Work task: Your output should be the exact lines from the start of the data through the line containing "offline (ohne Installation)", with no pictures.

★ ★ ★ ★ ★

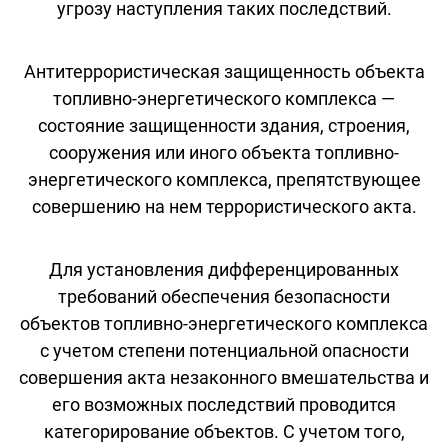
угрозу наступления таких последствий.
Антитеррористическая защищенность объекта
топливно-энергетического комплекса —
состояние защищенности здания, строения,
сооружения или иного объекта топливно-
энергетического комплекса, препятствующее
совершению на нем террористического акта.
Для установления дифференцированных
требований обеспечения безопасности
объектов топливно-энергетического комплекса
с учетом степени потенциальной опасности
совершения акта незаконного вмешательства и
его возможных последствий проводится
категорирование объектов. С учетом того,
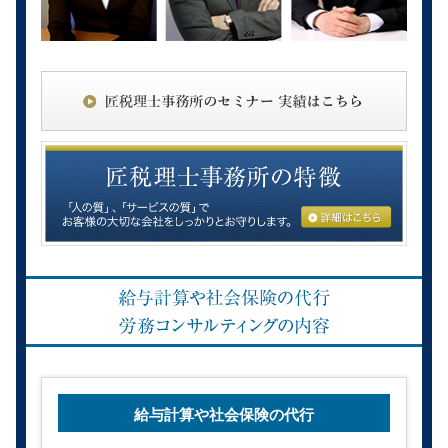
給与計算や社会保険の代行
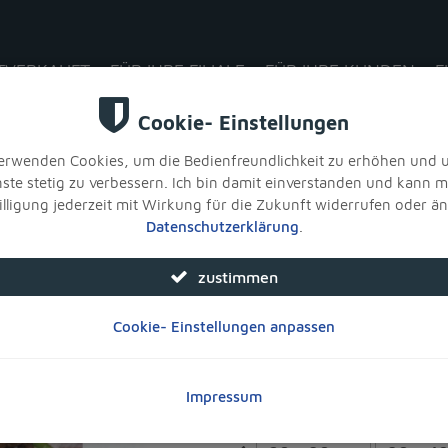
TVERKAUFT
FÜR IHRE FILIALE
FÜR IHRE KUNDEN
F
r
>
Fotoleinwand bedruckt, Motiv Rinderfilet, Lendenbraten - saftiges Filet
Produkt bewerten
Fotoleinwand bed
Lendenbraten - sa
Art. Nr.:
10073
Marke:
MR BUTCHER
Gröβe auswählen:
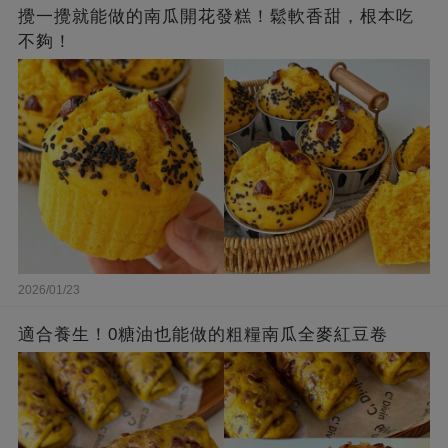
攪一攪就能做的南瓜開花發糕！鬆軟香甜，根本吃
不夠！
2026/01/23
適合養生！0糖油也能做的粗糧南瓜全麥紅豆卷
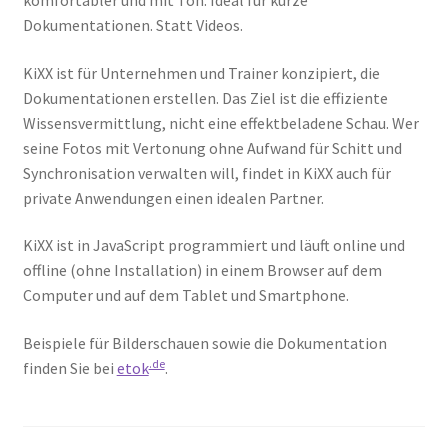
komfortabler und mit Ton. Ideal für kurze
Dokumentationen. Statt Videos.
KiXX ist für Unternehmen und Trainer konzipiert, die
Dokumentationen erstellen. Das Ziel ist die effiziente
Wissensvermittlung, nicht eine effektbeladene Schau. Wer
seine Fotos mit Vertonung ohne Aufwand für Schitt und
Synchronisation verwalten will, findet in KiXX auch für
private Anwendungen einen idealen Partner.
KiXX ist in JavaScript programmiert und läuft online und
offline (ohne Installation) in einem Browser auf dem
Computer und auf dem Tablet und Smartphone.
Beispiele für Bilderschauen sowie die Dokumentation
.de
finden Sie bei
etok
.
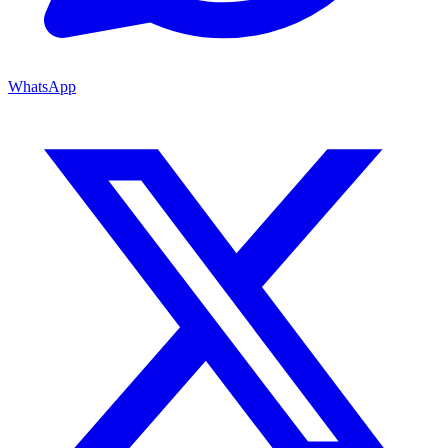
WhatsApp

★ ★ ★ ★ ★

Task solution:
угрозу наступления таких последствий.
Антитеррористическая защищенность объекта
топливно-энергетического комплекса —
состояние защищенности здания, строения,
сооружения или иного объекта топливно-
энергетического комплекса, препятствующее
совершению на нем террористического акта.
Для установления дифференцированных
требований обеспечения безопасности
объектов топливно-энергетического комплекса
с учетом степени потенциальной опасности
совершения акта незаконного вмешательства и
его возможных последствий проводится
категорирование объектов. С учетом того,
給与計算や社会保険の代行
TVERKAUFT
FÜR IHRE FILIALE
FÜR IHRE KUNDEN
F
r
>
Fotoleinwand bedruckt, Motiv Rinderfilet, Lendenbraten - saftiges Filet
Produkt bewerten
Fotoleinwand bed
Lendenbraten - sa
Art. Nr.:
10073
Marke:
MR BUTCHER
Gröβe auswählen:
攪一攪就能做的南瓜開花發糕！鬆軟香甜，根本吃
不夠！
2026/01/23
適合養生！0糖油也能做的粗糧南瓜全麥紅豆卷
komfortabler und mit Ton. Ideal für kurze
Dokumentationen. Statt Videos.
KiXX ist für Unternehmen und Trainer konzipiert, die
Dokumentationen erstellen. Das Ziel ist die effiziente
Wissensvermittlung, nicht eine effektbeladene Schau. Wer
seine Fotos mit Vertonung ohne Aufwand für Schitt und
Synchronisation verwalten will, findet in KiXX auch für
private Anwendungen einen idealen Partner.
KiXX ist in JavaScript programmiert und läuft online und
offline (ohne Installation) in einem Browser auf dem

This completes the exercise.